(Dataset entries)
#####
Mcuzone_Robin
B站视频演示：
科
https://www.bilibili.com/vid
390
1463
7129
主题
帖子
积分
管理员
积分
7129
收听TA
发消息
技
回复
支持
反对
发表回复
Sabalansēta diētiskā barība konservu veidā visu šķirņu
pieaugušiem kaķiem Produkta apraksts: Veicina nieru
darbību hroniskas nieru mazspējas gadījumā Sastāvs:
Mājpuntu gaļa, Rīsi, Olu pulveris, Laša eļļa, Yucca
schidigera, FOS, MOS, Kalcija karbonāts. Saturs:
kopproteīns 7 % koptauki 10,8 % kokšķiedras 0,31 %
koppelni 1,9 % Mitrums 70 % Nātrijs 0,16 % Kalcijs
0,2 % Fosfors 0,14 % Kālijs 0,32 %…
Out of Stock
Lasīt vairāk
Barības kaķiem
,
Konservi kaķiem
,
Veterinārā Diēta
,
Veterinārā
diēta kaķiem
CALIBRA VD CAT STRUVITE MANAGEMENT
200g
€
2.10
#####
Retype all of the data word for word.

Expected answer:
Mcuzone_Robin
B站视频演示：
科
https://www.bilibili.com/vid
390
1463
7129
主题
帖子
积分
管理员
积分
7129
收听TA
发消息
技
回复
支持
反对
发表回复
Sabalansēta diētiskā barība konservu veidā visu šķirņu
pieaugušiem kaķiem Produkta apraksts: Veicina nieru
darbību hroniskas nieru mazspējas gadījumā Sastāvs:
Mājpuntu gaļa, Rīsi, Olu pulveris, Laša eļļa, Yucca
schidigera, FOS, MOS, Kalcija karbonāts. Saturs:
kopproteīns 7 % koptauki 10,8 % kokšķiedras 0,31 %
koppelni 1,9 % Mitrums 70 % Nātrijs 0,16 % Kalcijs
0,2 % Fosfors 0,14 % Kālijs 0,32 %…
Out of Stock
Lasīt vairāk
Barības kaķiem
,
Konservi kaķiem
,
Veterinārā Diēta
,
Veterinārā
diēta kaķiem
CALIBRA VD CAT STRUVITE MANAGEMENT
200g
€
2.10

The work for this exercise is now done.